"I doubt if he's any more, or less, dangerous out there, but I don't think he uses the bush for that kind of cover. No, he gets off by doing this under the noses of everybody. The risk is part of it for those types. The idea that he's doing this sort of thing right here, in a rich section of the city, under the noses of the best human and automated policing systems around. That said, I want to nail this bastard out of the city if possible."
"With this sort of evidence? Why not make it the locals' problem?" Broz asked him.
"Because he might beat it, or it's possible he has a very efficient trap under there or in that sealed security module that might eliminate not only the evidence but several square blocks around including here. No, as much as I'd love a crack at that house and particularly the records inside, all this has convinced me that we have to move on him
"And me?" the old captain asked him. "I was thinkin' of the girls, y'see. I
Maslovic turned and looked at him. "Were all your previous passengers women?"
"Well, no, come to think of it. And not all the women were preggers, neither. But these are, and it don't mean that some folks I was responsible for didn't wind up on that slab in there."
Maslovic shook his head. "No, Captain. We train for this. We practically know how one another thinks, and we have all our own gadgets as well. You can follow with the techs, but you have to stay with them until we finish what we have to do out there and signal that you can come in."

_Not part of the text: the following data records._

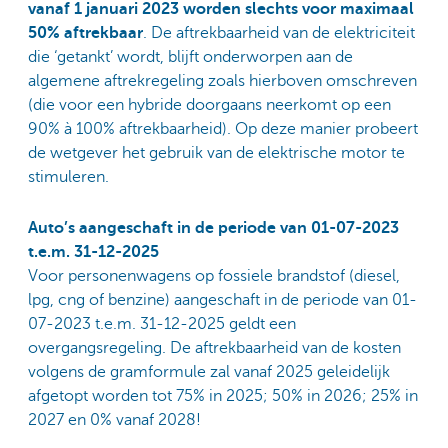
vanaf 1 januari 2023 worden slechts voor maximaal
50% aftrekbaar
. De aftrekbaarheid van de elektriciteit
die ‘getankt’ wordt, blijft onderworpen aan de
algemene aftrekregeling zoals hierboven omschreven
(die voor een hybride doorgaans neerkomt op een
90% à 100% aftrekbaarheid). Op deze manier probeert
de wetgever het gebruik van de elektrische motor te
stimuleren.
Auto’s aangeschaft in de periode van 01-07-2023
t.e.m. 31-12-2025
Voor personenwagens op fossiele brandstof (diesel,
lpg, cng of benzine) aangeschaft in de periode van 01-
07-2023 t.e.m. 31-12-2025 geldt een
overgangsregeling. De aftrekbaarheid van de kosten
volgens de gramformule zal vanaf 2025 geleidelijk
afgetopt worden tot 75% in 2025; 50% in 2026; 25% in
2027 en 0% vanaf 2028!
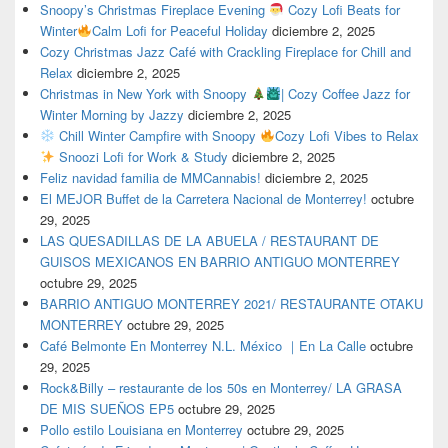
Snoopy’s Christmas Fireplace Evening
Cozy Lofi Beats for
Winter
Calm Lofi for Peaceful Holiday
diciembre 2, 2025
Cozy Christmas Jazz Café with Crackling Fireplace for Chill and
Relax
diciembre 2, 2025
Christmas in New York with Snoopy
| Cozy Coffee Jazz for
Winter Morning by Jazzy
diciembre 2, 2025
Chill Winter Campfire with Snoopy
Cozy Lofi Vibes to Relax
Snoozi Lofi for Work & Study
diciembre 2, 2025
Feliz navidad familia de MMCannabis!
diciembre 2, 2025
El MEJOR Buffet de la Carretera Nacional de Monterrey!
octubre
29, 2025
LAS QUESADILLAS DE LA ABUELA / RESTAURANT DE
GUISOS MEXICANOS EN BARRIO ANTIGUO MONTERREY
octubre 29, 2025
BARRIO ANTIGUO MONTERREY 2021/ RESTAURANTE OTAKU
MONTERREY
octubre 29, 2025
Café Belmonte En Monterrey N.L. México ｜En La Calle
octubre
29, 2025
Rock&Billy – restaurante de los 50s en Monterrey/ LA GRASA
DE MIS SUEÑOS EP5
octubre 29, 2025
Pollo estilo Louisiana en Monterrey
octubre 29, 2025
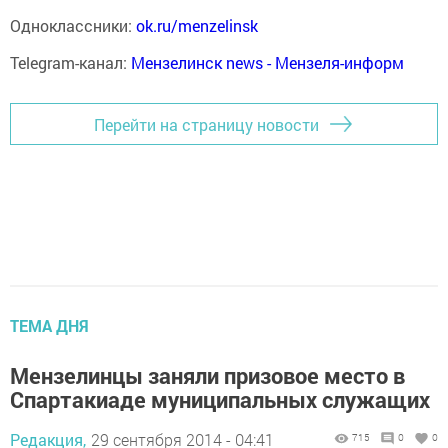
Одноклассники:
ok.ru/menzelinsk
Telegram-канал:
Мензелинск news - Мензеля-информ
Перейти на страницу новости
ТЕМА ДНЯ
Мензелинцы заняли призовое место в
Спартакиаде муниципальных служащих
Редакция,
29 сентября 2014 - 04:41
715
0
0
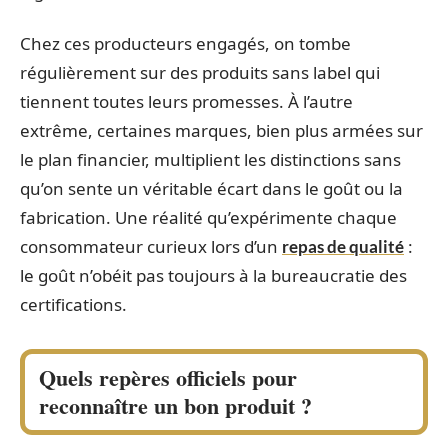
Chez ces producteurs engagés, on tombe
régulièrement sur des produits sans label qui
tiennent toutes leurs promesses. À l’autre
extrême, certaines marques, bien plus armées sur
le plan financier, multiplient les distinctions sans
qu’on sente un véritable écart dans le goût ou la
fabrication. Une réalité qu’expérimente chaque
consommateur curieux lors d’un
:
repas de qualité
le goût n’obéit pas toujours à la bureaucratie des
certifications.
Quels repères officiels pour
reconnaître un bon produit ?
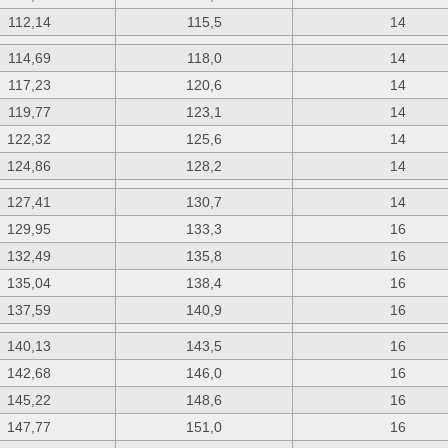
112,14
115,5
14
114,69
118,0
14
117,23
120,6
14
119,77
123,1
14
122,32
125,6
14
124,86
128,2
14
127,41
130,7
14
129,95
133,3
16
132,49
135,8
16
135,04
138,4
16
137,59
140,9
16
140,13
143,5
16
142,68
146,0
16
145,22
148,6
16
147,77
151,0
16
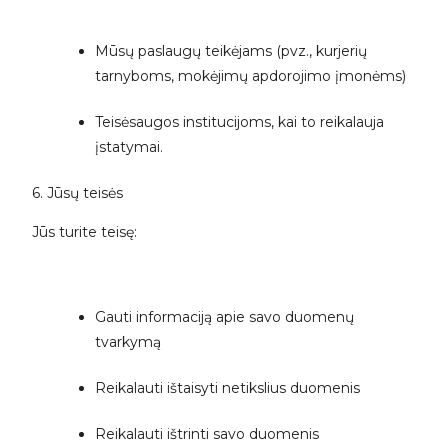
Mūsų paslaugų teikėjams (pvz., kurjerių
tarnyboms, mokėjimų apdorojimo įmonėms)
Teisėsaugos institucijoms, kai to reikalauja
įstatymai.
6. Jūsų teisės
Jūs turite teisę:
Gauti informaciją apie savo duomenų
tvarkymą
Reikalauti ištaisyti netikslius duomenis
Reikalauti ištrinti savo duomenis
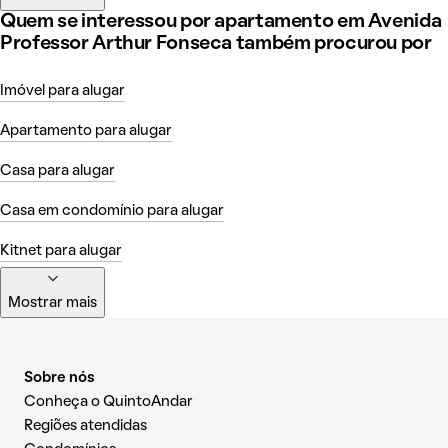
Quem se interessou por apartamento em Avenida
Professor Arthur Fonseca também procurou por
Imóvel para alugar
Apartamento para alugar
Casa para alugar
Casa em condomínio para alugar
Kitnet para alugar
Mostrar mais
Sobre nós
Conheça o QuintoAndar
Regiões atendidas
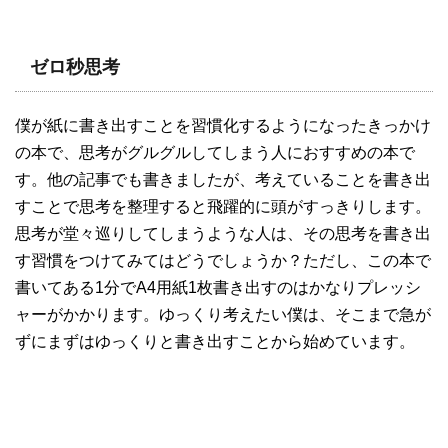
ゼロ秒思考
僕が紙に書き出すことを習慣化するようになったきっかけ
の本で、思考がグルグルしてしまう人におすすめの本で
す。他の記事でも書きましたが、考えていることを書き出
すことで思考を整理すると飛躍的に頭がすっきりします。
思考が堂々巡りしてしまうような人は、その思考を書き出
す習慣をつけてみてはどうでしょうか？ただし、この本で
書いてある1分でA4用紙1枚書き出すのはかなりプレッシ
ャーがかかります。ゆっくり考えたい僕は、そこまで急が
ずにまずはゆっくりと書き出すことから始めています。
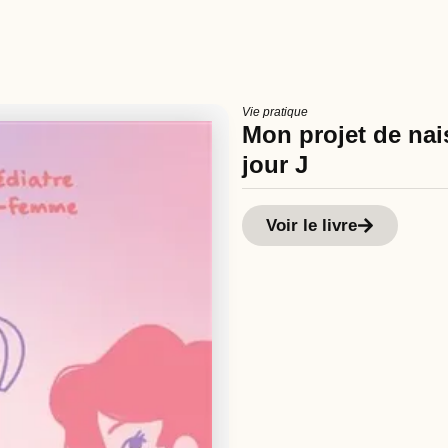
Vie pratique
Mon projet de nais
jour J
Voir le livre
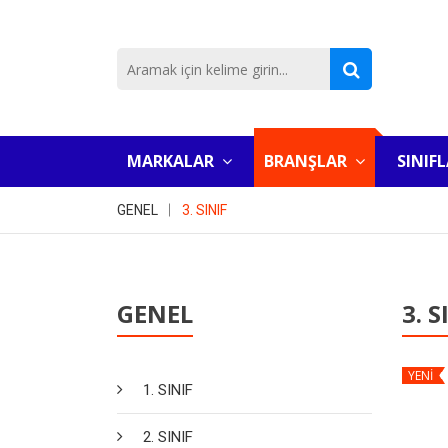
MARKALAR
BRANŞLAR
SINIF
GENEL
3. SINIF
GENEL
3. S
YENİ
1. SINIF
2. SINIF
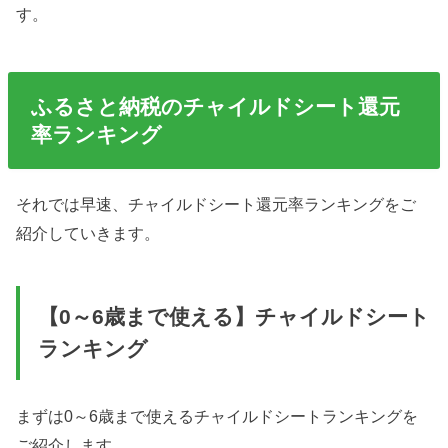
す。
ふるさと納税のチャイルドシート還元
率ランキング
それでは早速、チャイルドシート還元率ランキングをご
紹介していきます。
【0～6歳まで使える】チャイルドシート
ランキング
まずは0～6歳まで使えるチャイルドシートランキングを
ご紹介します。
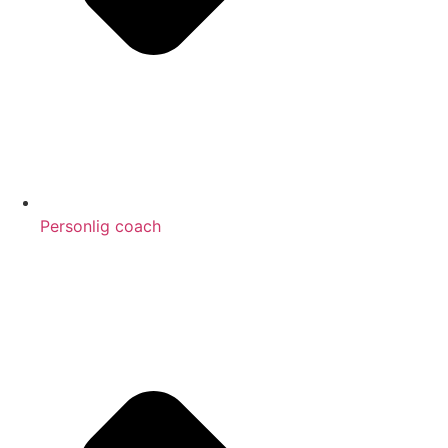
Personlig coach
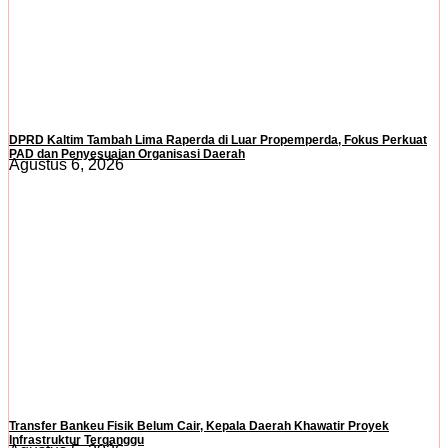
DPRD Kaltim Tambah Lima Raperda di Luar Propemperda, Fokus Perkuat
PAD dan Penyesuaian Organisasi Daerah
Agustus 6, 2026
Transfer Bankeu Fisik Belum Cair, Kepala Daerah Khawatir Proyek
Infrastruktur Terganggu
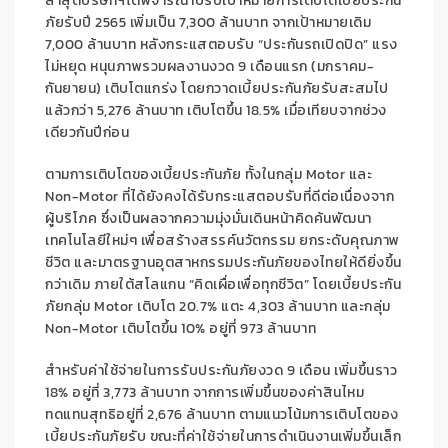
ล่าสุดบริษัทฯได้พิจารณาปรับเป้าหมายการเติบโตเบี้ยประกัน
ภัยรับปี 2565 เพิ่มเป็น 7,300 ล้านบาท จากเป้าหมายเดิม
7,000 ล้านบาท
หลัง
กระแสตอบรับ “ประกัน
รถ
เปิดปิด” แรง
ไม่หยุด หนุน
ภาพรวม
ผลงานงวด
9 เดือนแรก (มกราคม-
กันยายน)
เติบโตแกร่ง
โดย
กวาดเบี้ยประกันภัยรับสะสมไป
แล้วกว่า 5,276 ล้านบาท เติบโตขึ้น 18.5
%
เมื่อเทียบจากช่วง
เดียวกันปีก่อน
ตามการเติบโตของเบี้ยประกันภัย
ทั้งในกลุ่ม
Motor
และ
Non-Motor
ที่ได้ยังคงได้รับกระแสตอบรับที่ดีต่อเนื่องจาก
ผู้บริโภค
ซึ่ง
เป็น
ผล
จากความมุ่งมั่นเดินหน้าคิดค้นพัฒนา
เทคโนโลยีใหม่ๆ เพื่อสร้างสรรค์นวัตกรรม ยกระดับคุณภาพ
ชีวิต และมาตรฐานอุตสาหกรรมประกันภัยของไทยให้ดียิ่งขึ้น
กว่าเดิม
ภายใต้สโลแกน “คิดเผื่อเพื่อทุกชีวิต”
โดยเบี้ยประกัน
ภัยกลุ่ม
Motor
เติบโต
20.7
%
แตะ 4,303 ล้านบาท และกลุ่ม
Non-Motor
เติบโตขึ้น 10
%
อยู่ที่ 973 ล้านบาท
สำหรับค่าใช้จ่ายในการรับประกันภัยงวด 9 เดือน เพิ่มขึ้นราว
18
%
อยู่ที่ 3,773 ล้านบาท จากการเพิ่มขึ้นของ
ค่าสินไ
ห
ม
ทดแทนสุทธิ
อยู่ที่ 2,676 ล้านบาท ตามแนวโน้มการเติบโตของ
เบี้ยประกันภัยรับ
ขณะที่ค่าใช้จ่ายในการดำเนินงาน
เพิ่มขึ้นเล็ก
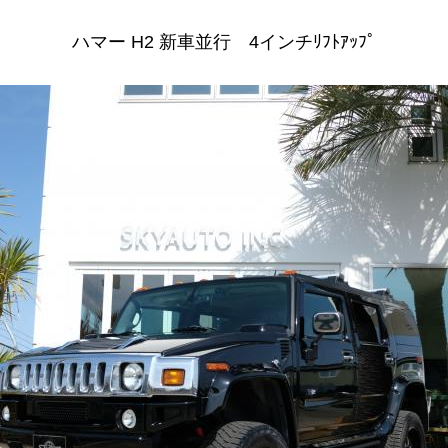
ハマー H2 新車並行 4インチﾘﾌﾄｱｯﾌﾟ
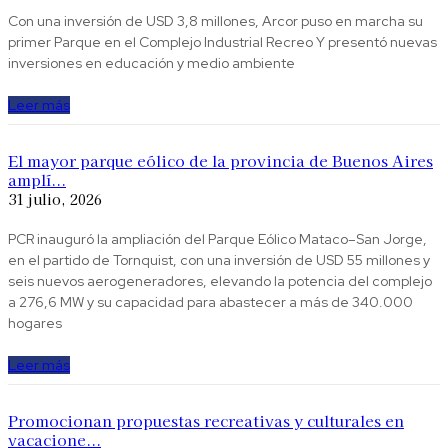
Con una inversión de USD 3,8 millones, Arcor puso en marcha su
primer Parque en el Complejo Industrial Recreo Y presentó nuevas
inversiones en educación y medio ambiente
Leer más
El mayor parque eólico de la provincia de Buenos Aires
amplí...
31 julio, 2026
PCR inauguró la ampliación del Parque Eólico Mataco–San Jorge,
en el partido de Tornquist, con una inversión de USD 55 millones y
seis nuevos aerogeneradores, elevando la potencia del complejo
a 276,6 MW y su capacidad para abastecer a más de 340.000
hogares
Leer más
Promocionan propuestas recreativas y culturales en
vacacione...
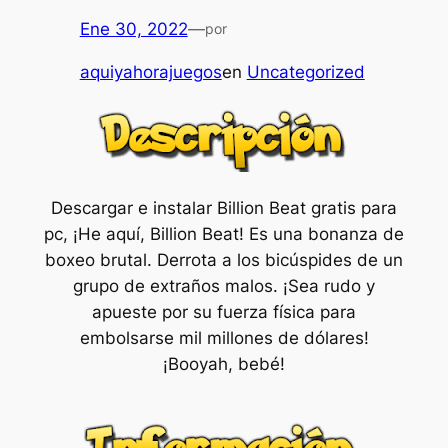
Ene 30, 2022
—
por
aquiyahorajuegos
en
Uncategorized
Descargar e instalar Billion Beat gratis para
pc, ¡He aquí, Billion Beat! Es una bonanza de
boxeo brutal. Derrota a los bicúspides de un
grupo de extraños malos. ¡Sea rudo y
apueste por su fuerza física para
embolsarse mil millones de dólares!
¡Booyah, bebé!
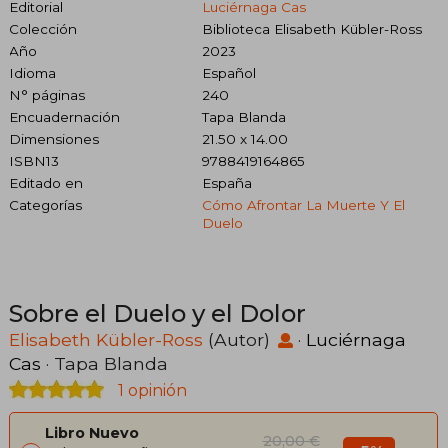
Editorial
Luciérnaga Cas
Colección
Biblioteca Elisabeth Kübler-Ross
Año
2023
Idioma
Español
N° páginas
240
Encuadernación
Tapa Blanda
Dimensiones
21.50 x 14.00
ISBN13
9788419164865
Editado en
España
Categorías
Cómo Afrontar La Muerte Y El
Duelo
Sobre el Duelo y el Dolor
Elisabeth Kübler-Ross
(Autor)
·
Luciérnaga
Cas
· Tapa Blanda
1 opinión
Libro Nuevo
20,00 €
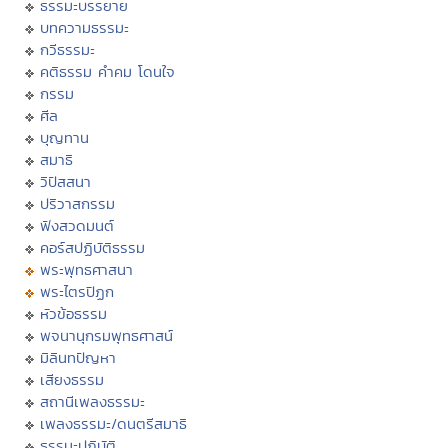
ธรรมะบรรยาย
บทความธรรมะ
กวีธรรมะ
คติธรรม คำคม โดนใจ
กรรม
ศีล
บุญทาน
สมาธิ
วิปัสสนา
ปริวาสกรรม
ฟังสวดมนต์
คอร์สปฏิบัติธรรม
พระพุทธศาสนา
พระไตรปิฏก
หัวข้อธรรม
พจนานุกรมพุทธศาสน์
มิลินทปัญหา
เสียงธรรม
สถานีเพลงธรรมะ
เพลงธรรมะ/ดนตรีสมาธิ
ธรรมะปฏิบัติ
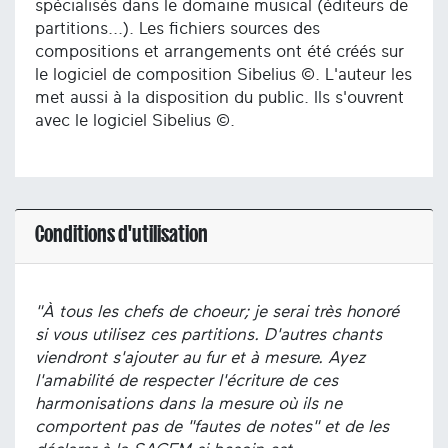
spécialisés dans le domaine musical (éditeurs de
partitions...). Les fichiers sources des
compositions et arrangements ont été créés sur
le logiciel de composition Sibelius ©. L'auteur les
met aussi à la disposition du public. Ils s'ouvrent
avec le logiciel Sibelius ©.
Conditions d'utilisation
"À tous les chefs de choeur; je serai très honoré
si vous utilisez ces partitions. D'autres chants
viendront s'ajouter au fur et à mesure. Ayez
l'amabilité de respecter l'écriture de ces
harmonisations dans la mesure où ils ne
comportent pas de "fautes de notes" et de les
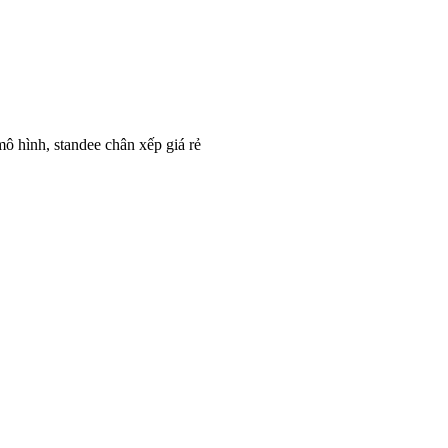
mô hình, standee chân xếp giá rẻ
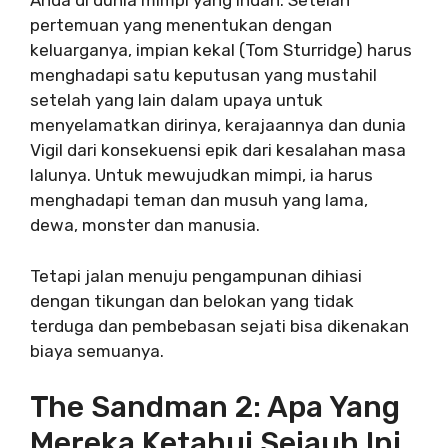
Anda di dunia mimpi yang indah. Setelah
pertemuan yang menentukan dengan
keluarganya, impian kekal (Tom Sturridge) harus
menghadapi satu keputusan yang mustahil
setelah yang lain dalam upaya untuk
menyelamatkan dirinya, kerajaannya dan dunia
Vigil dari konsekuensi epik dari kesalahan masa
lalunya. Untuk mewujudkan mimpi, ia harus
menghadapi teman dan musuh yang lama,
dewa, monster dan manusia.
Tetapi jalan menuju pengampunan dihiasi
dengan tikungan dan belokan yang tidak
terduga dan pembebasan sejati bisa dikenakan
biaya semuanya.
The Sandman 2: Apa Yang
Mereka Ketahui Sejauh Ini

"I figured as much on that. But the girls… You're not gonna git 'em in the middle of a firefight, are you?"
"We'll do the best we can. Just remember that they aren't captives, they're a part of it."
"But them devil's gems-"
"Those things give them power and direction, but I didn't have any sense that they hadn't knowingly put them on, nor that they had any intention of fighting the power and influence. No, Captain, this isn't the rescue of the innocents. What happens to them will be partly their own choice. We're after not only the bastards like Georgi Macouri, we're much more after the ones he's serving and the ones behind those devices. If we're all lucky, the girls will have a choice, but only a choice. They can help us, or the others." He turned to the two techs. "Recall the ferrets as soon as possible. I'll get Lieutenant Chung and we'll start prepping the team. Let's move!"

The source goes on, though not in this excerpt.